Tuesday, December 16, 2014

Building Fault-tolerant Software

Creating a software system or an app that can fail-safe or even fault-tolerant is not an easy task, especially for cloud apps or services since they are often platform agnostic and may require network availability.

I often ask myself how to enhance the user experience even in the unexpected user scenarios. Though the answer varies case by case for different systems and scenarios, here are some simple questions I often deliberate on when designing for error handling and fault-tolerance:
 
1. What are the corner use cases the app or system might encounter? Can system handle it?
2. In case of internal or external error occurs, can system automatically recover from the error? Can it prevent the error happens again?
3. If not, can system continue its intentional operations by providing walk-around options for users?
4. If not, can system provide users with possible manual solutions to get rid of the error?
5. If not, can system fail gracefully with proper error message for users?
6. Then, does the error need to be logged or sent for further analysis?
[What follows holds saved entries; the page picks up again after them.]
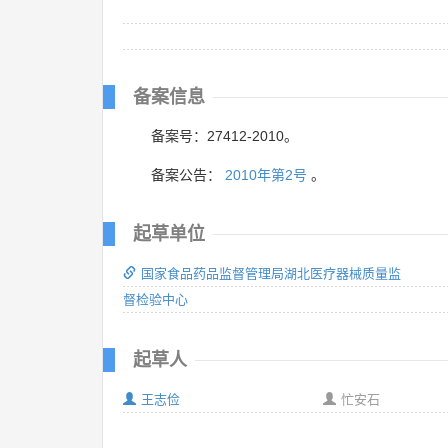
备案信息
备案号：27412-2010。
备案公告：
2010年第2号
。
起草单位
国家食品药品监督管理局湖北医疗器械质量监
督检验中心
起草人
王志俭
忙安石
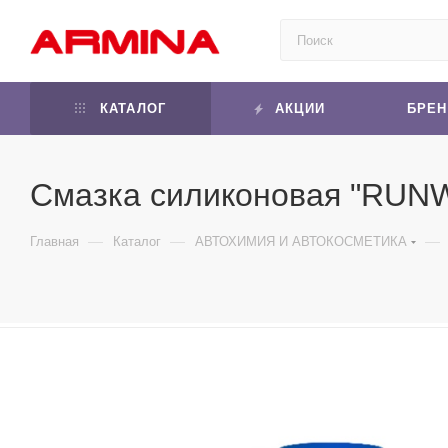
КАТАЛОГ
АКЦИИ
БРЕ
Смазка силиконовая "RUNW
—
—
—
Главная
Каталог
АВТОХИМИЯ И АВТОКОСМЕТИКА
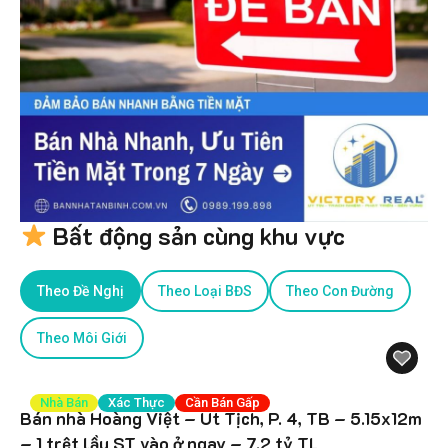
Bất động sản cùng khu vực
Theo Đề Nghị
Theo Loại BĐS
Theo Con Đường
Theo Môi Giới
Nhà Bán
Xác Thực
Cần Bán Gấp
Bán nhà Hoàng Việt – Út Tịch, P. 4, TB – 5.15x12m
– 1 trệt lầu ST vào ở ngay – 7.2 tỷ TL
A simple example would be how different JavaScript websites react when the hosting browser has JavaScript support disabled (in Dec, 2014):

1. My Facebook Personal Homepage: Neither shows any content nor error message, but only an app bar:
 

2. My Live.com Homepage: Shows the proper error messages with solution:


3. My Gmail Homepage after logon: Provide user with both proper error messages with solution, and excitingly, an html version mail walk-around:

 
 
It requires extensive software validations to uncover some of software failures, and then careful design for the error handling remedy. But this process will eventually benefit the users, ITs, and developers!